I’m tinkering with the preprocessing (segmentation) to achieve the best Wav2Vec2 transcriptions I can, and am fairly impressed with the results (compared to others like Silero, and previous experience with Sphinx, or alternatives like ELAN).

(I’m finding I probably need to reduce the maximum segment times below 60s and haven’t quite got that down perfectly yet, but that’s beside the point)

However, there are some pretty glaring phonetic transcription mistakes and I’m wondering if there are standard approaches to adjust these (in an automated way, before resorting to manual adjustment).

For instance, I’m seeing “Boric Johnson” (for Boris Johnson, the UK Prime Minister), “ennay chess” (for NHS, the UK’s health service), and “social medeor” (social media).

These are all clearly phonetic ‘guesses’ and would be identifiable as outside the vocabulary of a standard text model: I’m curious if there’s a standard post-processing step that attempts to ‘realign’ such outputs with possible alternatives (which I could perhaps explore in an interface to resolve ambiguous parts).

I’m wondering if anyone knows of the usual approach (or if this is not a standard step, could suggest an innovative approach) using language models — even just the proper terms for what I’m trying to do here would help me research my next steps.

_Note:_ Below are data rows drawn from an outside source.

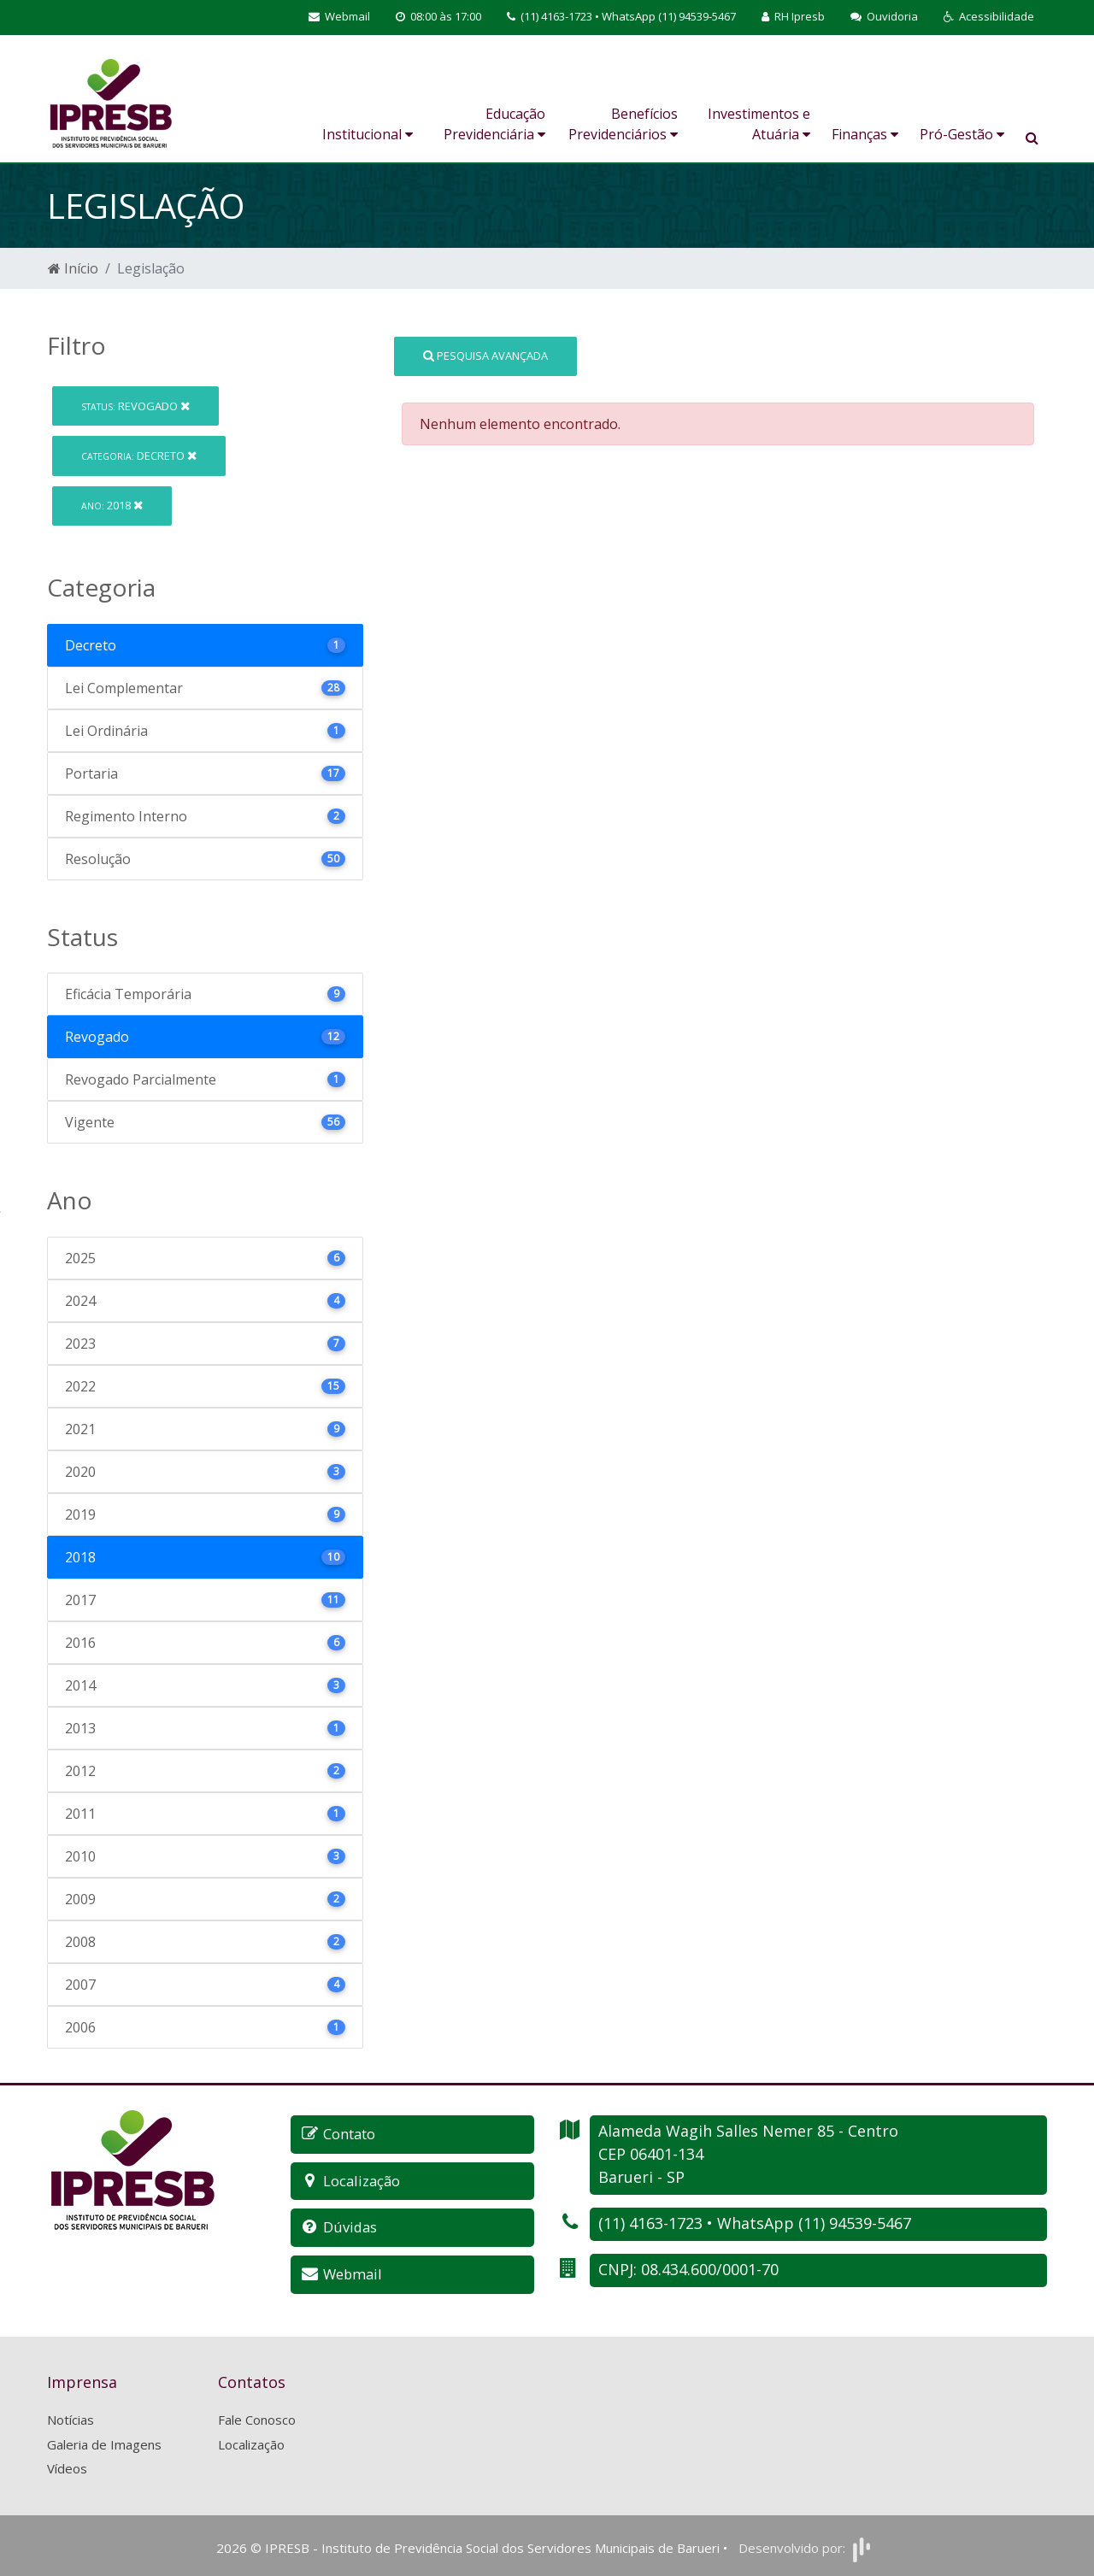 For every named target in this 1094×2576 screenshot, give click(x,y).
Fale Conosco (257, 2417)
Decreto (139, 455)
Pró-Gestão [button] (962, 134)
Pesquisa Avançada (485, 355)
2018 (112, 505)
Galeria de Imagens (104, 2441)
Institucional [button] (367, 134)
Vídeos (67, 2465)
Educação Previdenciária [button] (494, 124)
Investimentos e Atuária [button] (759, 124)
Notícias (70, 2417)
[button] (989, 17)
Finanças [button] (865, 134)
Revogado (135, 406)
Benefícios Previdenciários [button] (623, 124)
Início (73, 268)
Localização (251, 2441)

I’d think it was a similar-ish problem to spelling mistakes (for which there’s ‘T5 Sentence Doctor’ for example, but tests aren’t too encouraging). I may be missing a more appropriate alternative I don’t know about so I thought I’d ask the community here.

Thanks, first question on the forum so please let me know if this is off topic, I’ve used the new Wav2Vec2 960h model and may try the other versions next but expect this will apply to all of them.

1 Like


I think you need a language model trained on a large corpora. You can have a look on this issue.